The deal, which is expected to close this year, marks important milestones for both Schering-Plough and Akzo. It is the first major acquisition by Schering-Plough since CEO Fred Hassan took the helm in 2003 and began implementing a turnaround program for the troubled drug company.

At the same time, the offer puts an end to Akzo's plan to spin off Organon as a separate company through a partial stock offering on the Amsterdam Stock Exchange. Schering-Plough's offer exceeds both Akzo's $9 billion estimate of proceeds from a stock market launch and analysts' recent speculation that a buyer might pay about $10 billion for the business (C&EN, March 5, page 37).

Industry watchers speculated that the sale may put Akzo on the acquisition path, perhaps targeting ICI and its coatings business or Sherwin-Williams. The injection of cash, they say, also makes Akzo an acquisition target itself.

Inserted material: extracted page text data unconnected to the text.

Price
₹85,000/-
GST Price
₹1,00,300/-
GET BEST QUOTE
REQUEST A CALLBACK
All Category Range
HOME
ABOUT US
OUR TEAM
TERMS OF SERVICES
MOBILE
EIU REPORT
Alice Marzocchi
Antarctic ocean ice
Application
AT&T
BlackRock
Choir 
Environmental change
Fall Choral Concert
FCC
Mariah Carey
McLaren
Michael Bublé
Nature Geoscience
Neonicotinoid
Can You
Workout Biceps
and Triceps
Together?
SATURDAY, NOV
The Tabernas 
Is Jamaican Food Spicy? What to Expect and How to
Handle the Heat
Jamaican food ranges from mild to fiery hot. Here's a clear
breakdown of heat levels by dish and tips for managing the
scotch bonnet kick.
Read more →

Organon BioSciences had 2006 sales of about $4.9 billion, and Schering-Plough's sales were $10.6 billion. With the acquisition, Schering-Plough will remain the eighth-ranked U.S. drug firm behind Eli Lilly & Co., which had 2006 sales of $15.7 billion.

"Organon BioSciences will be an excellent fit with Schering-Plough strategically, scientifically, and financially," Hassan says. "It builds on our growing strength in primary care, giving us immediate access to central nervous system and women's health care products."

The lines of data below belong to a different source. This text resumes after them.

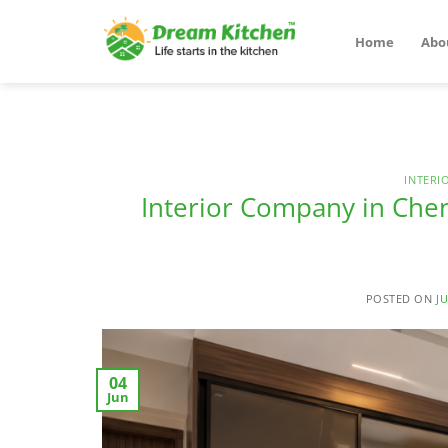
Skip
to
Home
Abo
content
INTERI
Interior Company in Che
POSTED ON
JU
04
Jun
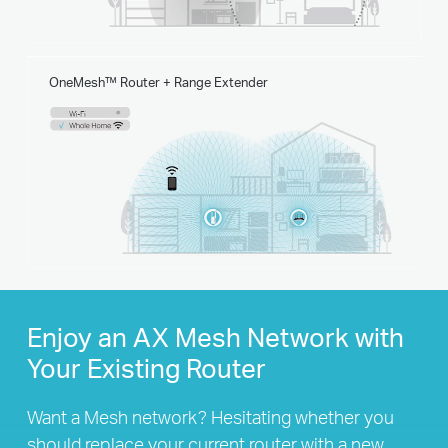
OneMesh™ Router + Range Extender
Enjoy an AX Mesh Network with
Your Existing Router
Want a Mesh network? Hesitating whether you
should replace your current router with a new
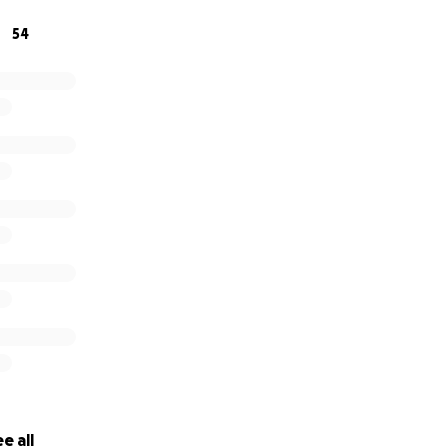
54
e all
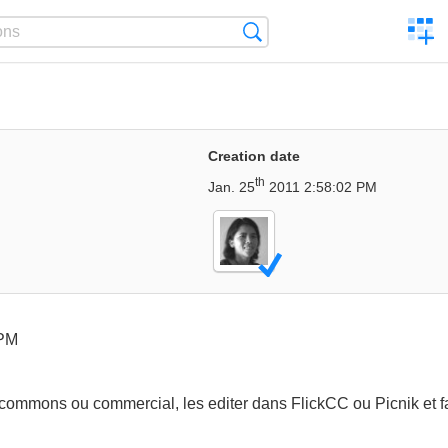
C
Search
a
comp
Creation date
th
Jan. 25
2011 2:58:02 PM
 PM
commons ou commercial, les editer dans FlickCC ou Picnik et fai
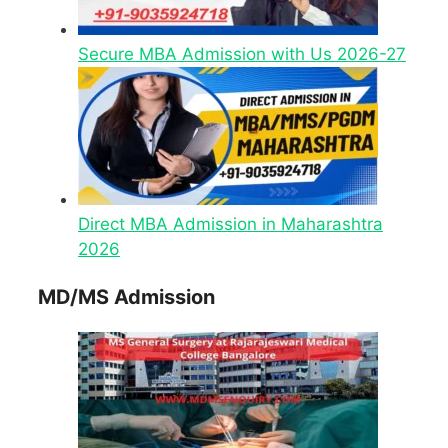
Secure MBA Admission with Us 2026-27
Direct MBA Admission in Maharashtra
2026
MD/MS Admission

He adds that Organon will fill gaps in Schering-Plough's late-stage pipeline by adding five compounds in Phase III development, including drugs for schizophrenia and infertility.

Martha Freitag, a drug and biotech industry analyst with Argus Research, says pipeline concerns are a major motivator behind the bid. One of Organon's lead candidates, asenapine for schizophrenia, may come with some risk, however. Freitag notes that last year Pfizer ended an asenapine development partnership, claiming that the drug did not fit its commercial portfolio. "Pfizer wouldn't have dropped the alliance if it was all clear sailing," she says.

At Akzo Nobel, CEO Hans Wijers calls the deal "a fundamental step toward our goal of creating a focused, international industrial player." The deal is the culmination of an extensive portfolio restructuring conducted at Akzo over the past two years. In the future, the firm's business core will be composed of coatings and chemicals, with no further dealings in pharmaceuticals.

Mark van der Geest, an analyst with Rabo Securities in Amsterdam, says Akzo may be both predator and prey on the acquisition trail. "One of the private equity consortia that were looking at Organon was also looking at the coatings and specialty businesses" at Akzo, he says. "Akzo will no longer have the pharmaceutical business, and it will have a large cash pile, which makes it more attractive."